Identifying Lynch syndrome in people with sebaceous skin lesions

Ingrid Winship1,2, Michael Wlash3, Mark Clendenning4,5, Khalid Mahmood4,6, Peter Georgeson4,5, Ryan Hutchinson4,5, Julia Como4,5, Susan Preston4,5, Magda Kloc4,5, Sharelle Joseland4,5, Jihoon Joo4,5, Harindra Jayasekara4,5, Liz Donaldson1, Joanne Isbister1, Jessica Taylor1, Kirsty Storey1, Aung Win7,5, Mark Jenkins7,5, Daniel Buchanan4,1,5

1Genomic Medicine and Family Cancer Clinic, Royal Melbourne Hospital, Parkville, Australia. 2Department of Medicine, The University of Melbourne, Parkville, Australia. 3Sullivan Nicolaides Pathology, Brisbane, Australia. 4Colorectal Oncogenomics Group, Department of Clinical Pathology, The University of Melbourne, Parkville, Australia. 5University of Melbourne Centre for Cancer Research, Victorian Comprehensive Cancer Centre, Parkville, Australia. 6Melbourne Bioinformatics, The University of Melbourne, Parkville, Australia. 7Centre for Epidemiology and Biostatistics, Melbourne School of Population and Global Health, The University of Melbourne, Parkville, Australia


Objectives: A subset of people with Lynch syndrome develop sebaceous skin lesions.  Mismatch repair (MMR) deficiency is frequently observed in sebaceous lesions, but is not diagnostic for Lynch syndrome.  An effective tool to aid clinical decision making for germline MMR gene testing for people with sebaceous lesions is needed.

Methods: We studied 255 sebaceous lesions from 225 people recruited from Sullivan Nicolaides Pathology (n=168), where pathologist-initiated MMR IHC is performed on sebaceous lesions, or via Family Cancer Clinics across Australia (n=57).  Germline MMR gene testing and MMR IHC was performed on all participants and lesions, respectively.  Immune cell (CD3, CD8, CD20, FOXP3) infiltration and checkpoint (PD-1, PD-L1) expression was determined by IHC on a subset of 38 sebaceous lesions from 36 participants.

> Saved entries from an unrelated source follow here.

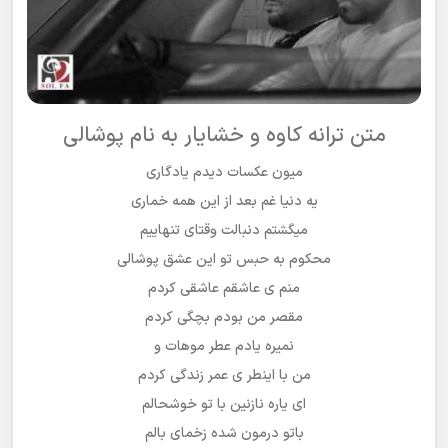
متن ترانه کاوه و خشایار به نام پوشالی
میون عکسات دیدم یادگاری
یه دنیا غم بعد از این همه خماری
میگشتم دنبالت وقتای تنهاییم
محکوم به حبس تو این عشق پوشالی
منم ی عاشقم عاشقی کردم
مقصر من بودم بچگی کردم
نمیره یادم عطر موهات و
من با اینطر ی عمر زندگی کردم
ای یاره نازنین با تو خوشحالم
باتو درمون شده زخمای بالم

Results: 255 sebaceous lesions comprised 179 (70.2%) adenomas, 49 (19.2%) carcinomas and 27 (10.6%) sebaceomas; 79% of all lesions occurred on the head and neck region.  MMR-deficiency was identified in 49% of 213 lesions tested.  Of the 135 participants with germline MMR gene testing completed, 29/59 (49.2%) participants who had a MMR-deficient lesion and 1/76 (1.3%) who had a MMR-proficient lesion carried a MMR gene mutation.  MMR mutation carriers showed an inflamed immune infiltration phenotype (67%), defined as strong infiltration of CD3+ and CD8+ T-cells within the peritumoral and invasive front, compared with participants with MMR-deficient non-Lynch (17%) and MMR-proficient (15%) sebaceous lesions.

Conclusions: Further elucidation of the genotype-phenotype correlations, immune contexture and somatic mutation landscape in sebaceous neoplasia will help to improve triaging for identifying Lynch syndrome.